Tory MP wants to scrap Human Rights Act, because Charlie Hebdo

Ben Tufft
Saturday 10 January 2015 19:40
(Picture: BBC)

A Conservative MP has said the Charlie Hebdo murders demonstrate why it is necessary to scrap the Human Rights Act, leaving experts "astonished".

David Davies, who represents the Monmouth constituency in Wales, said in a quite stunning statement on his website: “The tragic terrorist attacks in Paris should be a wake-up call.

We should state that anyone suspected of links with any militant Islamist organisations should be prevented from entry under any circumstance into Britain.

  • David Davies, MP

The remarks stem from his experience as a special constable, when he was involved in the arrest of a man who declared himself a member of the Taliban, who was allegedly in Britain as an asylum seeker.

Mr Davies claims that the man was then set free “to continue his journey across London to meet his lawyers who were no doubt being paid for out of public money”.

It is not known what, if any, offence the unnamed man committed.

The parliamentarian wrote that he was worried that under the current human rights law anyone can come to the UK and claim asylum.

“There must be huge numbers of people in Britain who have been members of extremist Islamic organisations.

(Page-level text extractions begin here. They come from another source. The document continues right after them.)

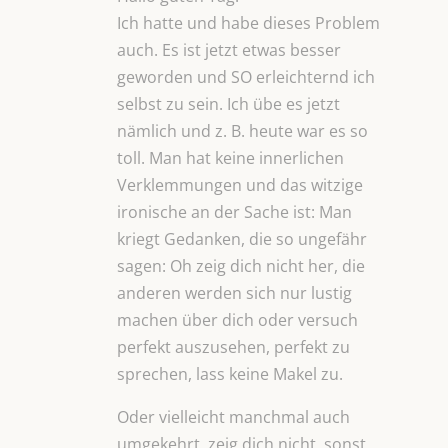
Ich hatte und habe dieses Problem
auch. Es ist jetzt etwas besser
geworden und SO erleichternd ich
selbst zu sein. Ich übe es jetzt
nämlich und z. B. heute war es so
toll. Man hat keine innerlichen
Verklemmungen und das witzige
ironische an der Sache ist: Man
kriegt Gedanken, die so ungefähr
sagen: Oh zeig dich nicht her, die
anderen werden sich nur lustig
machen über dich oder versuch
perfekt auszusehen, perfekt zu
sprechen, lass keine Makel zu.
Oder vielleicht manchmal auch
umgekehrt, zeig dich nicht, sonst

Some are actually using this as the basis for an asylum claim,” he said. (Wut?)

Human rights experts were aghast at the MP’s statements. Adam Wagner, a barrister at One Crown Office Row chambers, wrote on the UK Human Rights Blog that the MP's reasoning was "spurious".

Mr Davies’ post is irresponsible, particularly in the charged climate following the Paris attacks. He should remove or amend it, with a clear message that he got it wrong.

  • Adam Wagner

Wagner also points out that claiming asylum does not fall under the Human Rights Act, but rather the 1951 Refugee Convention - leaving Mr Davies' argument flawed.

Mark Elliot, a Cambridge law professor, wrote on a blog: “Dignifying this with a response is perhaps inadvisable, but I cannot resist a few words. Davies’ remarks disclose an astonishing — but unfortunately commonplace — level of legal illiteracy.”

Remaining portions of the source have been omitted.